(Material for this exercise Opens)

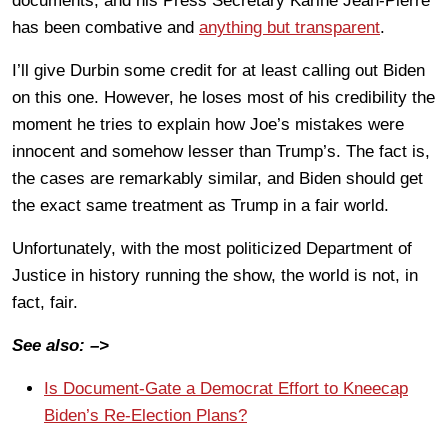
documents, and his Press Secretary Karine Jean-Pierre
has been combative and
anything but transparent
.
I’ll give Durbin some credit for at least calling out Biden
on this one. However, he loses most of his credibility the
moment he tries to explain how Joe’s mistakes were
innocent and somehow lesser than Trump’s. The fact is,
the cases are remarkably similar, and Biden should get
the exact same treatment as Trump in a fair world.
Unfortunately, with the most politicized Department of
Justice in history running the show, the world is not, in
fact, fair.
See also: –>
Is Document-Gate a Democrat Effort to Kneecap
Biden’s Re-Election Plans?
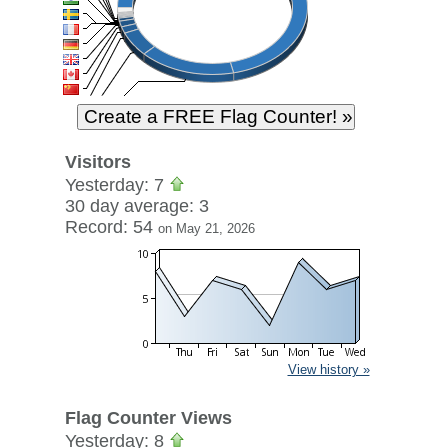
Visitors
Yesterday: 7
30 day average: 3
Record: 54
on May 21, 2026
View history »
Flag Counter Views
Yesterday: 8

(Material for this exercise Closes)

• _Instructions to follow_
Make an exact copy of the lines of the records from the line containing "See also: –>" through the final line, both ends included, but not of the pictures.

• _Response to the task_
See also: –>
Is Document-Gate a Democrat Effort to Kneecap
Biden’s Re-Election Plans?
Visitors
Yesterday: 7
30 day average: 3
Record: 54
on May 21, 2026
View history »
Flag Counter Views
Yesterday: 8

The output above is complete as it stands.